Among Higa's students were Choboku Takamine, his son Seikichi Higa (who carried on his father's dojo in Okinawa), Kanki Izumigawa who spread Goju-Ryu in mainland Japan Kawasaki area, Seiichi Akamine (creator of the Ken-Shin-Kan, spread Karate-do in South America). Seikichi Toguchi (creator of the Shoreikan), Zenshu Toyama (creator of the Shinjikan), Choyu Kiyuna, Seitoku Matayoshi, Seiko Fukuchi (1919–1975), Eiki Kurashita, Zensei Gushiken, Izumi, Hokama Tetsuhiro and others that carried on the Goju-ryu Kokusai Karate Kobudo Renmei.

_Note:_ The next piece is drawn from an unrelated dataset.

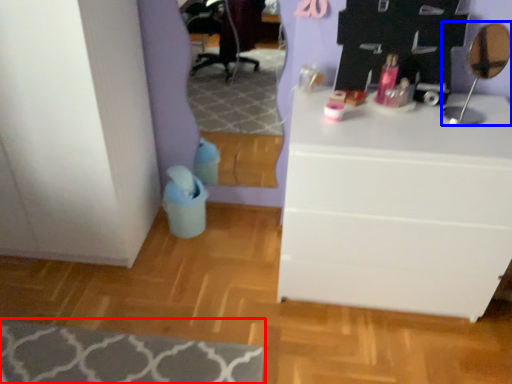 Question: Among these objects, which one is nearest to the camera, mat (highlighted by a red box) or mirror (highlighted by a blue box)?

Choices:
 (A) mat
 (B) mirror

Answer: (B)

=== Goju-ryu International Karate Kobudo Federation ===
The Goju-ryu Kokusai Karate Kobudo Renmei ("Goju-ryu International Karate Kobudo Federation") is a tightly knit organization founded by Seko Higa and run with corporate efficiency with a president, vice-president, and secretary. Its first president was Seiko Higa himself, who ran it from 1960 to 1966. The next president was Uemon Tetsuo, who ran it from 1966 to 1967; the third generation was Takamine Choboku, who held office from 1967 to 1989. Higa's son, Sekichi, was president in 1990. The fifth-generation president was Eiki Kurashita until 2007. Zensei Gushiken took office in 2008. He held his office till 2019 when Akira Gushi was appointed to be the current president of the Renmei. True to its name and to the founder's vision, Higa's Federation is international in scope: it has branch dojos in Japan, Hong Kong, France, Slovakia, Czech Republic, Russia and North America. In recent years branch directors (Shibucho) were appointed in Canada (Yaro Tarana), Czech Republic (Mirek Brokes) and Slovakia (Erik Stefak, Daniel Baran).